Meet Giles. Giles has Feline Immunodeficiency Virus. Giles is allergic to something that makes him scratch and lick himself to scabby bald mess. Giles nudges my face at 4 in the morning. Giles is a pain in the ass. But he stalks and kills an insect like the Orkin Man. Good Kitty, now get off my head.
Last summer my pre-war-the first one-railroad apartment became infested with rats and mice.
I learned alot about rodents that summer from Juan, my butt crack displaying exterminator. Like rats and mice don't get along and one will trump the other...usually. However, my abode is long and narrow with two separate piping systems. Lucky me! After phone calls and letter to the management office plus three visits from Juan. I was instructed on how to fix the problem. I called in sick to work and with the help of Abbey, my neighbor afflicted with back problems, I moved all my furniture and found every crevice in the baseboards. My phillips head screwdriver served me well that day as I shoved steel wool into every opening.
Later that night, Jon, a cat rescuer, carted three felines in from Brooklyn. Imagine sitting next to that guy on the subway. There was a slim orange short haired cat who wanted nothing to do with me and hissed at the Sebastian, a tiny tiger who paced at the window and Biggie, a white and grey long-haired who climbed in my lap.
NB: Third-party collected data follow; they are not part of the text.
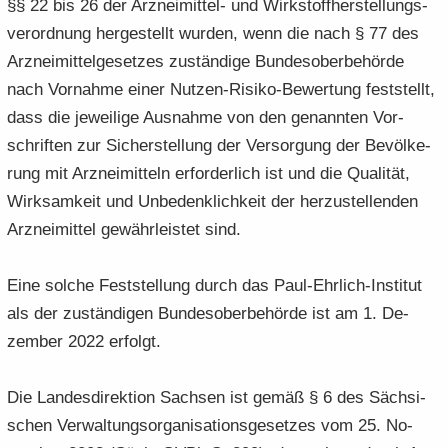
§§ 22 bis 26 der Arzneimittel-​ und Wirk­stoff­her­stel­lungs­
ver­ord­nung her­ge­stellt wur­den, wenn die nach § 77 des
Arz­nei­mit­tel­ge­set­zes zu­stän­di­ge Bun­des­ober­be­hör­de
nach Vor­nah­me einer Nutzen-​Risiko-Bewertung fest­stellt,
dass die je­wei­li­ge Aus­nah­me von den ge­nann­ten Vor­
schrif­ten zur Si­cher­stel­lung der Ver­sor­gung der Be­völ­ke­
rung mit Arz­nei­mit­teln er­for­der­lich ist und die Qua­li­tät,
Wirk­sam­keit und Un­be­denk­lich­keit der her­zu­stel­len­den
Arz­nei­mit­tel ge­währ­leis­tet sind.
Eine sol­che Fest­stel­lung durch das Paul-​Ehrlich-Institut
als der zu­stän­di­gen Bun­des­ober­be­hör­de ist am 1. De­
zem­ber 2022 er­folgt.
Die Lan­des­di­rek­ti­on Sach­sen ist gemäß § 6 des Säch­si­
schen Ver­wal­tungs­or­ga­ni­sa­ti­ons­ge­set­zes vom 25. No­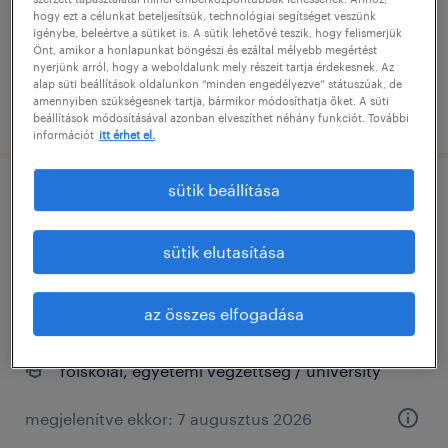
főiskolai, egyetemi végzettség / university
hogy ezt a célunkat beteljesítsük, technológiai segítséget veszünk
igénybe, beleértve a sütiket is. A sütik lehetővé teszik, hogy felismerjük
Önt, amikor a honlapunkat böngészi és ezáltal mélyebb megértést
nyerjünk arról, hogy a weboldalunk mely részeit tartja érdekesnek. Az
alap süti beállítások oldalunkon “minden engedélyezve” státuszúak, de
amennyiben szükségesnek tartja, bármikor módosíthatja őket. A süti
megjelenítve ekkor: 4 augusztus 2026
beállítások módosításával azonban elveszíthet néhány funkciót. További
információt
itt érhet el.
sütik beállítása
business process lead emea (material
planning & sap s4/hana
sütik elutasítása
implementation)
budapest, budapest
az összes elfogadása
határozatlan idejű
főiskolai, egyetemi végzettség / university
megjelenítve ekkor: 7 augusztus 2026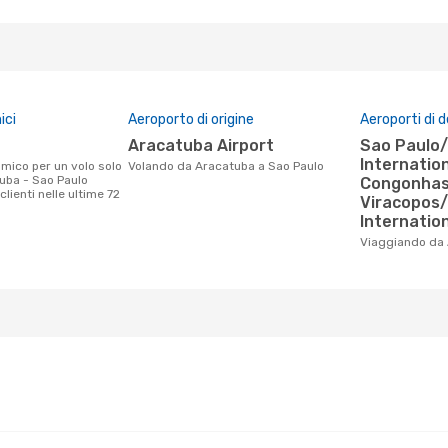
ici
Aeroporto di origine
Aeroporti di 
Aracatuba Airport
Sao Paulo/Guarulhos
Internation
Volando da Aracatuba a Sao Paulo
uba - Sao Paulo
Congonhas 
clienti nelle ultime 72
Viracopos
Internation
Viaggiando da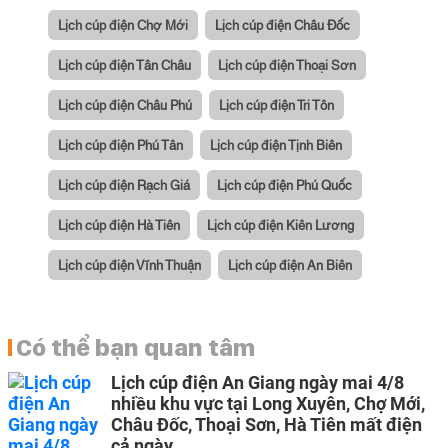
Lịch cúp điện Chợ Mới
Lịch cúp điện Châu Đốc
Lịch cúp điện Tân Châu
Lịch cúp điện Thoại Sơn
Lịch cúp điện Châu Phú
Lịch cúp điện Tri Tôn
Lịch cúp điện Phú Tân
Lịch cúp điện Tịnh Biên
Lịch cúp điện Rạch Giá
Lịch cúp điện Phú Quốc
Lịch cúp điện Hà Tiên
Lịch cúp điện Kiên Lương
Lịch cúp điện Vĩnh Thuận
Lịch cúp điện An Biên
Có thể bạn quan tâm
Lịch cúp điện An Giang ngày mai 4/8
nhiều khu vực tại Long Xuyên, Chợ Mới,
Châu Đốc, Thoại Sơn, Hà Tiên mất điện
cả ngày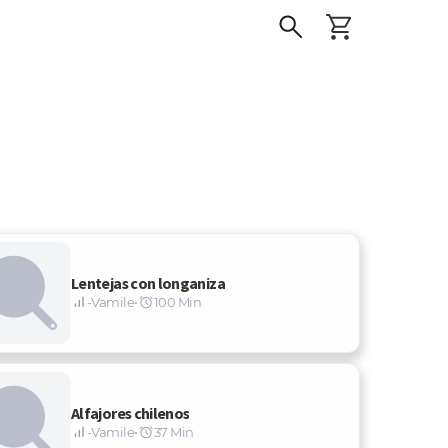
Lentejas con longaniza
-Vamile
•
100 Min
Alfajores chilenos
-Vamile
•
37 Min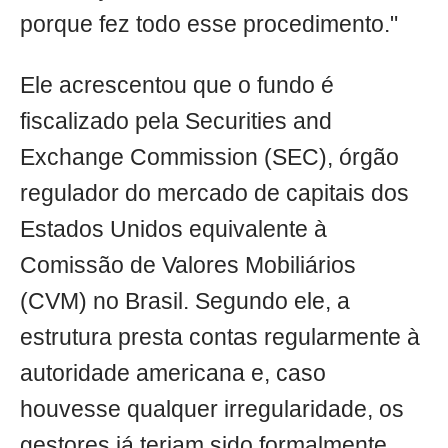
porque fez todo esse procedimento."
Ele acrescentou que o fundo é
fiscalizado pela Securities and
Exchange Commission (SEC), órgão
regulador do mercado de capitais dos
Estados Unidos equivalente à
Comissão de Valores Mobiliários
(CVM) no Brasil. Segundo ele, a
estrutura presta contas regularmente à
autoridade americana e, caso
houvesse qualquer irregularidade, os
gestores já teriam sido formalmente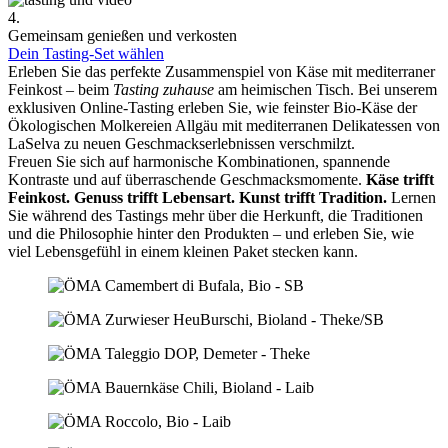
4.
Gemeinsam genießen und verkosten
Dein Tasting-Set wählen
Erleben Sie das perfekte Zusammenspiel von Käse mit mediterraner
Feinkost – beim
Tasting zuhause
am heimischen Tisch. Bei unserem
exklusiven Online-Tasting erleben Sie, wie feinster Bio-Käse der
Ökologischen Molkereien Allgäu mit mediterranen Delikatessen von
LaSelva zu neuen Geschmackserlebnissen verschmilzt.
Freuen Sie sich auf harmonische Kombinationen, spannende
Kontraste und auf überraschende Geschmacksmomente.
Käse trifft
Feinkost.
Genuss trifft Lebensart.
Kunst trifft Tradition.
Lernen
Sie während des Tastings mehr über die Herkunft, die Traditionen
und die Philosophie hinter den Produkten – und erleben Sie, wie
viel Lebensgefühl in einem kleinen Paket stecken kann.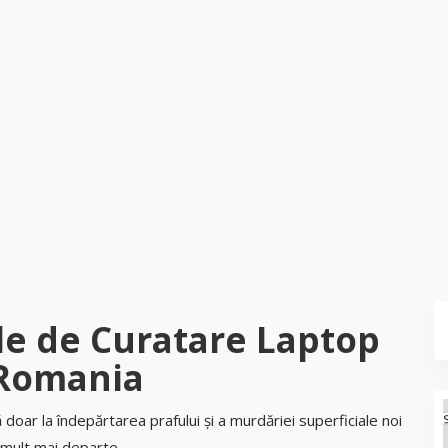
ale de Curatare Laptop
 Romania
doar la îndepărtarea prafului și a murdăriei superficiale noi
ult mai departe.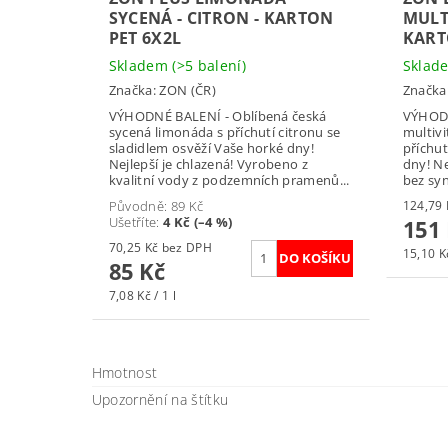
SYCENÁ - CITRON - KARTON
MULT
PET 6X2L
KART
Skladem
(>5 balení)
Skla
Značka:
ZON (ČR)
Značka
VÝHODNÉ BALENÍ - Oblíbená česká
VÝHODN
sycená limonáda s příchutí citronu se
multiv
sladidlem osvěží Vaše horké dny!
příchu
Nejlepší je chlazená! Vyrobeno z
dny! Ne
kvalitní vody z podzemních pramenů...
bez syn
Původně:
89 Kč
Ušetříte
:
4 Kč (–4 %)
151
70,25 Kč bez DPH
15,10 Kč
85 Kč
7,08 Kč / 1 l
Hmotnost
Upozornění na štítku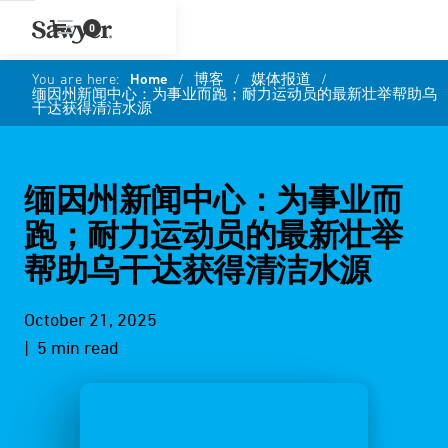
0
You are here:
Home
/
博客
/
媒体报道
/
缅因州新闻中心：为事业而跑；耐力运动员的最新壮举帮助乌
干达获得清洁水源
缅因州新闻中心：为事业而
跑；耐力运动员的最新壮举
帮助乌干达获得清洁水源
October 21, 2025
| 5 min read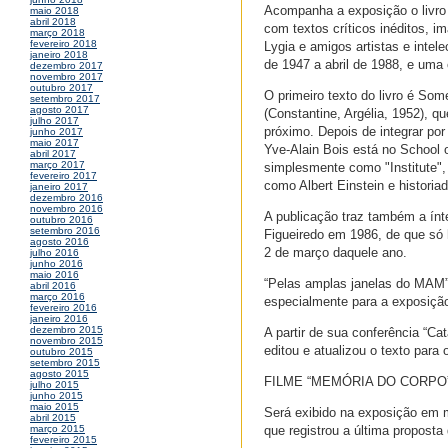
Acompanha a exposição o livro 
maio 2018
abril 2018
com textos críticos inéditos, 
março 2018
fevereiro 2018
Lygia e amigos artistas e intel
janeiro 2018
de 1947 a abril de 1988, e uma 
dezembro 2017
novembro 2017
outubro 2017
O primeiro texto do livro é Some
setembro 2017
agosto 2017
(Constantine, Argélia, 1952), 
julho 2017
próximo. Depois de integrar por
junho 2017
maio 2017
Yve-Alain Bois está no School o
abril 2017
março 2017
simplesmente como "Institute", 
fevereiro 2017
como Albert Einstein e histori
janeiro 2017
dezembro 2016
novembro 2016
A publicação traz também a ínte
outubro 2016
setembro 2016
Figueiredo em 1986, de que só 
agosto 2016
2 de março daquele ano.
julho 2016
junho 2016
maio 2016
“Pelas amplas janelas do MAM” 
abril 2016
março 2016
especialmente para a exposiçã
fevereiro 2016
janeiro 2016
dezembro 2015
A partir de sua conferência “Ca
novembro 2015
editou e atualizou o texto para o
outubro 2015
setembro 2015
agosto 2015
FILME “MEMÓRIA DO CORPO
julho 2015
junho 2015
maio 2015
Será exibido na exposição em m
abril 2015
que registrou a última proposta 
março 2015
fevereiro 2015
Biggie also displayed calm when nose to nose with a Basset Hound back at the rescue. How the heck is this this sloth going to kill a rat. Since the new cat's major criterion was getting along with a shepherd mix, Biggie got the nod. You can see how that relationship worked out.
Giles had Giardia when he first came to me and he suffered a massive diarrhea attack. That's 200 dollars at the vet for fluids and medicine. Then Sebastian had to be put on anti-parasite when I cause him snacking on the litter box. It took a month for our home to be parasite free. Then came the hair loss and open sores. The cat had to be put on a special low allergen diet: Dick Van Patten's Natural Balance Duck and Green Pea. I'll have the spinach, Sebastian will have the by-products, and the cat will have the duck. No, not the pheasant, the duck. And a glass of your finest Merlot, please.
Three months later he's better but still chewing, and licking, and gnawing. At night, he sounds like he's sanding grandmother's old hope chest. We went to a DERMATOLOGIST. Yes, the cat has a dermatologist. He's infected, he's itchy. If this round of antibiotic doesn't work out, he will most likely need allergy testing and shots which can cost a 1000 dollars.
With all the antibiotics and food allergies he has earned the nickname, Sir Shits Alot.
But I keep him, because I've fallen in love with him and because he can kill a cockroach in 5 seconds.
Good Kitty, now stop kneading my stomach, I'm not pizza dough.